### What the exercise asks
Every entry below must be retyped exactly, and the pictures must be left out.

Saved entries:

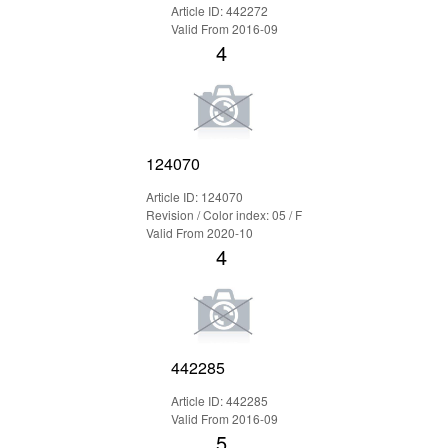
Article ID: 442272
Valid From 2016-09
4
124070
Article ID: 124070
Revision / Color index: 05 / F
Valid From 2020-10
4
442285
Article ID: 442285
Valid From 2016-09
5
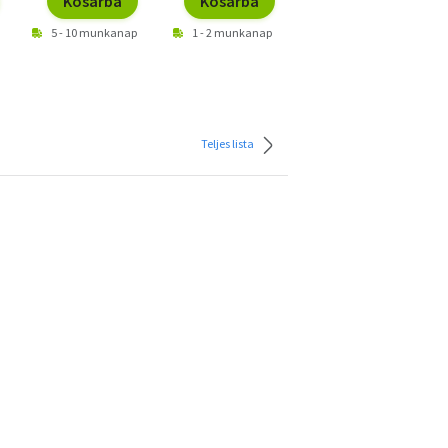
Kosárba
Kosárba
Kosárba
5 - 10 munkanap
1 - 2 munkanap
1 - 2 munkanap
Teljes lista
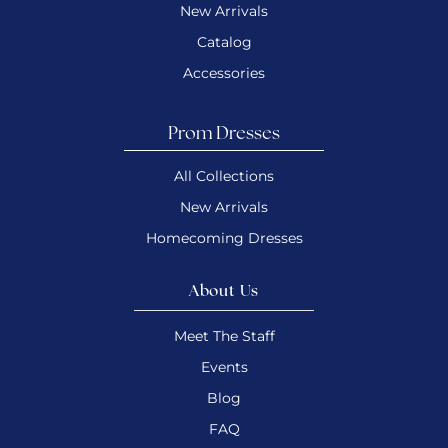
New Arrivals
Catalog
Accessories
Prom Dresses
All Collections
New Arrivals
Homecoming Dresses
About Us
Meet The Staff
Events
Blog
FAQ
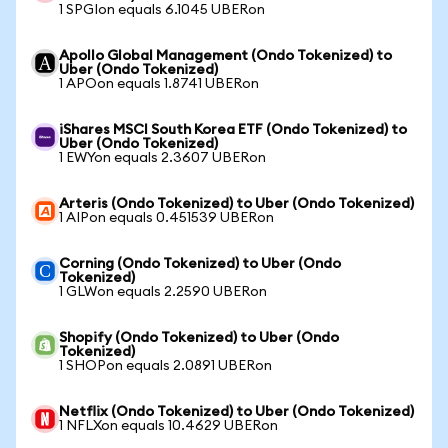
1 SPGIon equals 6.1045 UBERon
Apollo Global Management (Ondo Tokenized) to
Uber (Ondo Tokenized)
1 APOon equals 1.8741 UBERon
iShares MSCI South Korea ETF (Ondo Tokenized) to
Uber (Ondo Tokenized)
1 EWYon equals 2.3607 UBERon
Arteris (Ondo Tokenized) to Uber (Ondo Tokenized)
1 AIPon equals 0.451539 UBERon
Corning (Ondo Tokenized) to Uber (Ondo
Tokenized)
1 GLWon equals 2.2590 UBERon
Shopify (Ondo Tokenized) to Uber (Ondo
Tokenized)
1 SHOPon equals 2.0891 UBERon
Netflix (Ondo Tokenized) to Uber (Ondo Tokenized)
1 NFLXon equals 10.4629 UBERon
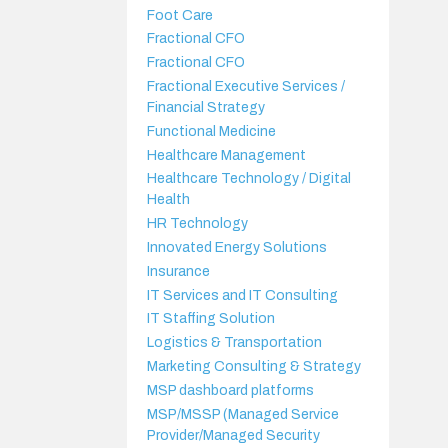
Foot Care
Fractional CFO
Fractional CFO
Fractional Executive Services /
Financial Strategy
Functional Medicine
Healthcare Management
Healthcare Technology / Digital
Health
HR Technology
Innovated Energy Solutions
Insurance
IT Services and IT Consulting
IT Staffing Solution
Logistics & Transportation
Marketing Consulting & Strategy
MSP dashboard platforms
MSP/MSSP (Managed Service
Provider/Managed Security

### Solution to the exercise
Article ID: 442272
Valid From 2016-09
4
124070
Article ID: 124070
Revision / Color index: 05 / F
Valid From 2020-10
4
442285
Article ID: 442285
Valid From 2016-09
5
Kosárba
Kosárba
Kosárba
5 - 10 munkanap
1 - 2 munkanap
1 - 2 munkanap
Teljes lista
New Arrivals
Catalog
Accessories
Prom Dresses
All Collections
New Arrivals
Homecoming Dresses
About Us
Meet The Staff
Events
Blog
FAQ
1 SPGIon equals 6.1045 UBERon
Apollo Global Management (Ondo Tokenized) to
Uber (Ondo Tokenized)
1 APOon equals 1.8741 UBERon
iShares MSCI South Korea ETF (Ondo Tokenized) to
Uber (Ondo Tokenized)
1 EWYon equals 2.3607 UBERon
Arteris (Ondo Tokenized) to Uber (Ondo Tokenized)
1 AIPon equals 0.451539 UBERon
Corning (Ondo Tokenized) to Uber (Ondo
Tokenized)
1 GLWon equals 2.2590 UBERon
Shopify (Ondo Tokenized) to Uber (Ondo
Tokenized)
1 SHOPon equals 2.0891 UBERon
Netflix (Ondo Tokenized) to Uber (Ondo Tokenized)
1 NFLXon equals 10.4629 UBERon
Foot Care
Fractional CFO
Fractional CFO
Fractional Executive Services /
Financial Strategy
Functional Medicine
Healthcare Management
Healthcare Technology / Digital
Health
HR Technology
Innovated Energy Solutions
Insurance
IT Services and IT Consulting
IT Staffing Solution
Logistics & Transportation
Marketing Consulting & Strategy
MSP dashboard platforms
MSP/MSSP (Managed Service
Provider/Managed Security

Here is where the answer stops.